Will This Be the Year of the Branded Cybercriminal?

Threat actors will continue to grow enterprise-style businesses that evolve just like their legitimate counterparts.

All businesses evolve and adapt to their environments. Businesses in the Dark Web are no exception. In the burgeoning and nearly unpoliceable business climate that is the Dark Web, it’s only natural that businesses should become more “professional” — both in their revenue models and in their practices. We saw this happen in 2019 and expect even greater movement in this direction in 2020.

The “Servitization” of the Dark Web
Making money from stolen personal credentials via the Dark Web is pretty much de rigueur for would-be cybercriminals. Yet in the past, this process involved significant effort for the cybercriminal-to-be.

First, criminals needed to code or acquire a Trojan to use for infecting online banking portals or payment systems. Then they’d have to disseminate their malware and infect targets. Following the infection, they’d need to access all infected machines, harvest relevant data, and process it. Only then could they begin cashing out — selling stolen credentials or data via the Dark Web.

This process is now becoming astoundingly less complex — and infinitely more dangerous.

Servitization is the process of shifting from selling products to selling services that provide the outcomes those products deliver. This shift has transformed many above-board business models, and this same process will continue to spread across criminal networks this year and beyond. Today’s cybercriminals are already buying and selling services rather than goods in the cybercrime financial ecosystem — and this trend will accelerate.
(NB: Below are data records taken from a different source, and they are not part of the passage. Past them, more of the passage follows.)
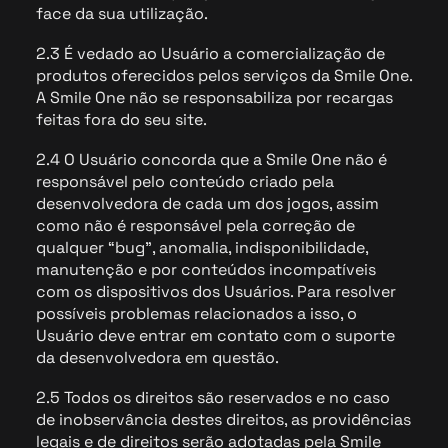
face da sua utilização.
2.3 É vedado ao Usuário a comercialização de
produtos oferecidos pelos serviços da Smile One.
A Smile One não se responsabiliza por recargas
feitas fora do seu site.
2.4 O Usuário concorda que a Smile One não é
responsável pelo conteúdo criado pela
desenvolvedora de cada um dos jogos, assim
como não é responsável pela correção de
qualquer “bug”, anomalia, indisponibilidade,
manutenção e por conteúdos incompatíveis
com os dispositivos dos Usuários. Para resolver
possíveis problemas relacionados a isso, o
Usuário deve entrar em contato com o suporte
da desenvolvedora em questão.
2.5 Todos os direitos são reservados e no caso
de inobservância destes direitos, as providências
legais e de direitos serão adotadas pela Smile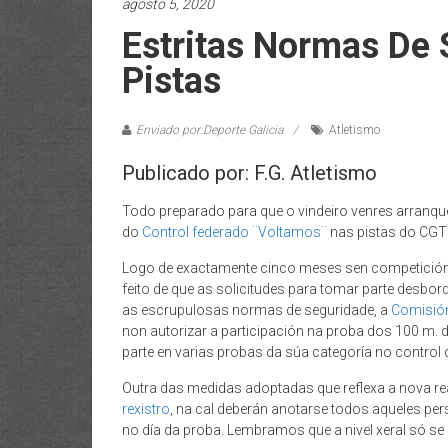
agosto 5, 2020
Estritas Normas De 
Pistas
Enviado por:Deporte Galicia
Atletismo
Publicado por: F.G. Atletismo
Todo preparado para que o vindeiro venres arranque
do
Control federado ¨Voltamos¨
nas pistas do CGT
Logo de exactamente cinco meses sen competición
feito de que as solicitudes para tomar parte desbo
as escrupulosas normas de seguridade, a
Comisión
non autorizar a participación na proba dos 100 m.
parte en varias probas da súa categoría no control 
Outra das medidas adoptadas que reflexa a nova real
rexistro
, na cal deberán anotarse todos aqueles p
no día da proba. Lembramos que a nivel xeral só se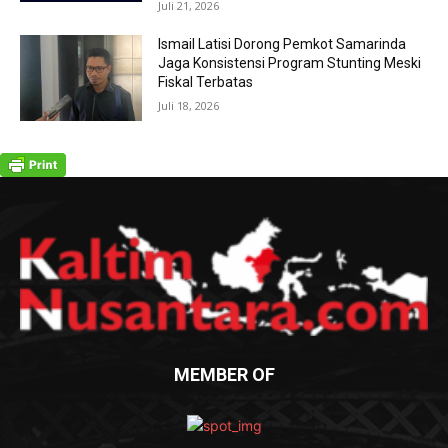
Juli 21, 2026
Ismail Latisi Dorong Pemkot Samarinda
Jaga Konsistensi Program Stunting Meski
Fiskal Terbatas
Juli 18, 2026
MEMBER OF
This means that threat actors no longer need to suffer the complexities of development, infection, extraction, and monetization on their own. Rather, they can use malware-as-a-service (MaaS) — the same malware that was previously sold as a product is now being sold as a business service.
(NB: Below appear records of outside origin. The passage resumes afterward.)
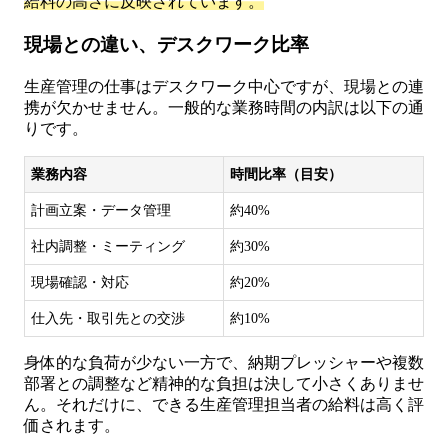
給料の高さに反映されています。
現場との違い、デスクワーク比率
生産管理の仕事はデスクワーク中心ですが、現場との連
携が欠かせません。一般的な業務時間の内訳は以下の通
りです。
業務内容
時間比率（目安）
計画立案・データ管理
約40%
社内調整・ミーティング
約30%
現場確認・対応
約20%
仕入先・取引先との交渉
約10%
身体的な負荷が少ない一方で、納期プレッシャーや複数
部署との調整など精神的な負担は決して小さくありませ
ん。それだけに、できる生産管理担当者の給料は高く評
価されます。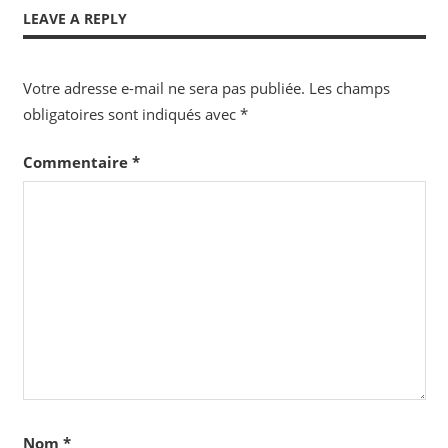
Post:
Post:
de
LEAVE A REPLY
l’article
Votre adresse e-mail ne sera pas publiée.
Les champs
obligatoires sont indiqués avec
*
Commentaire
*
Nom
*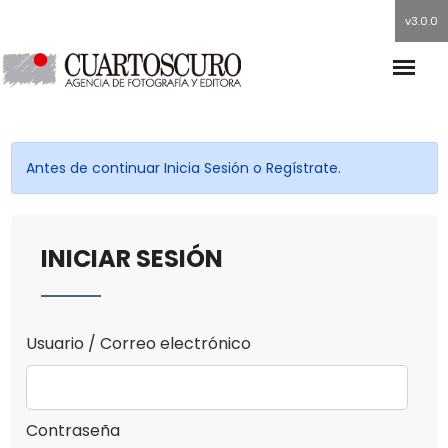
v3.0.0
Antes de continuar Inicia Sesión o Regístrate.
INICIAR SESIÓN
Usuario / Correo electrónico
Contraseña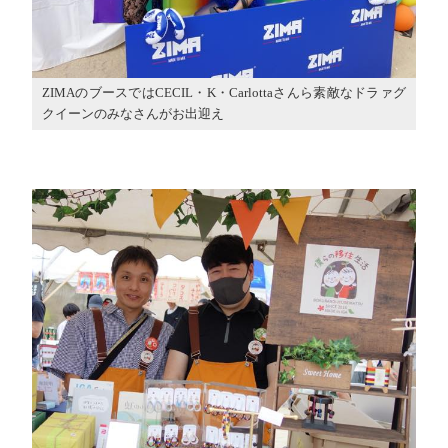
ZIMAのブースではCECIL・K・Carlottaさんら素敵なドラァグ
クイーンのみなさんがお出迎え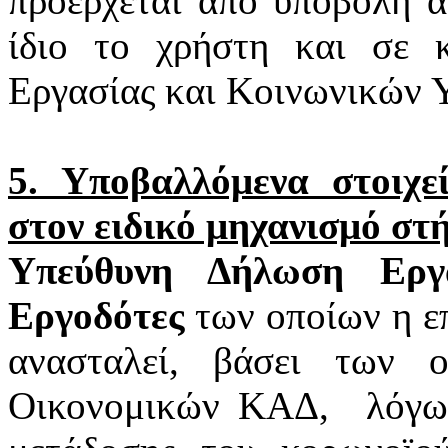
προέρχεται από υποβολή α
ίδιο το χρήστη και σε 
Εργασίας και Κοινωνικών 
5. Υποβαλλόμενα στοιχ
στον ειδικό μηχανισμό στ
Υπεύθυνη Δήλωση Εργα
Εργοδότες
των οποίων η επ
ανασταλεί, βάσει των 
Οικονομικών ΚΑΔ,
λόγω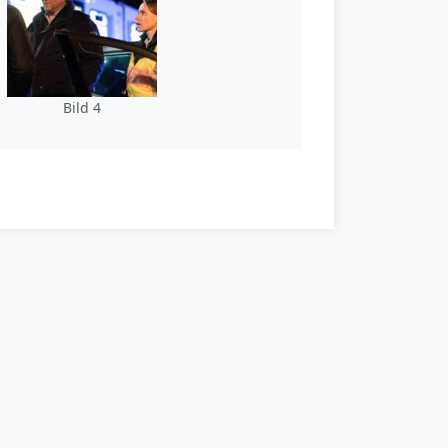
Bild 4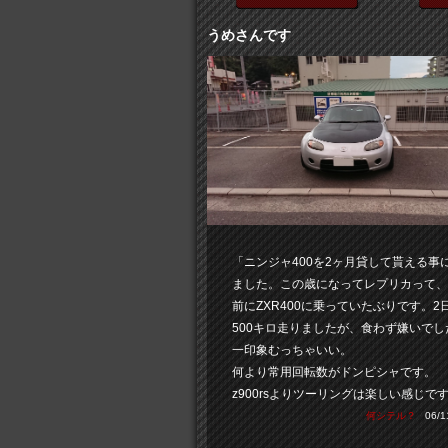
うめさんです
「ニンジャ400を2ヶ月貸して貰える事
ました。この歳になってレプリカって、
前にZXR400に乗っていたぶりです。2
500キロ走りましたが、食わず嫌いでし
一印象むっちゃいい。
何より常用回転数がドンピシャです。
z900rsよりツーリングは楽しい感じで
何シテル？
06/11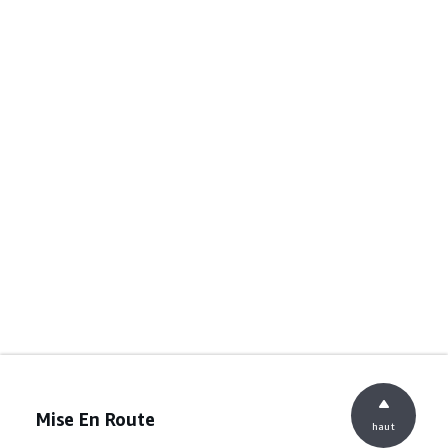
Mise En Route
haut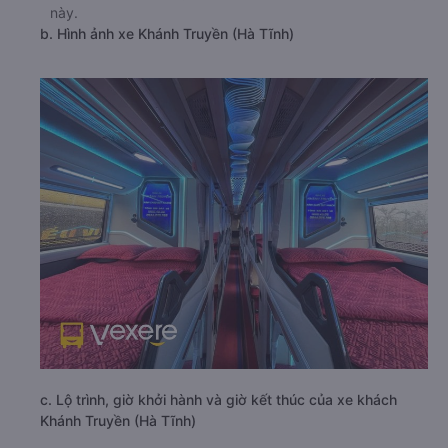
này.
b. Hình ảnh xe Khánh Truyền (Hà Tĩnh)
c. Lộ trình, giờ khởi hành và giờ kết thúc của xe khách
Khánh Truyền (Hà Tĩnh)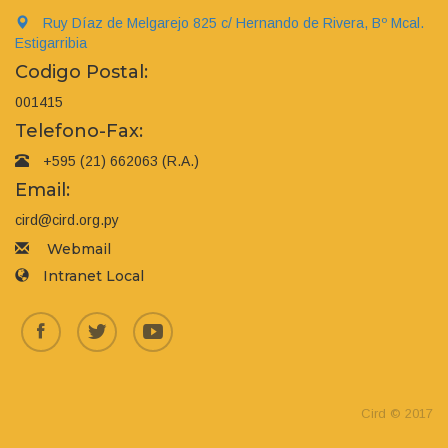
Ruy Díaz de Melgarejo 825 c/ Hernando de Rivera, Bº Mcal.
Estigarribia
Codigo Postal:
001415
Telefono-Fax:
+595 (21) 662063 (R.A.)
Email:
cird@cird.org.py
Webmail
Intranet Local
Cird © 2017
Numerous underground markets have already sprung up around this business model. For example, today there are markets on the Dark Web where cybercriminals can pay a monthly fee for access to an updated dataset maintained by threat actors. There are also pay-per-bot markets, in which buyers can view “bots” — machines infected with banking Trojans — that can conduct services and attain credentials on demand.

The fact that the level of skill required to commit cybercrimes is dropping spells trouble for individual victims and organizations alike. Underground threat actors have learned that they can reach far beyond low-hanging fruit — the credentials that come with an easy cash-out process. We will see an increasing number of threat actors targeting assets with more difficult cash-out processes because servitization can take over the heavy lifting for any given crime.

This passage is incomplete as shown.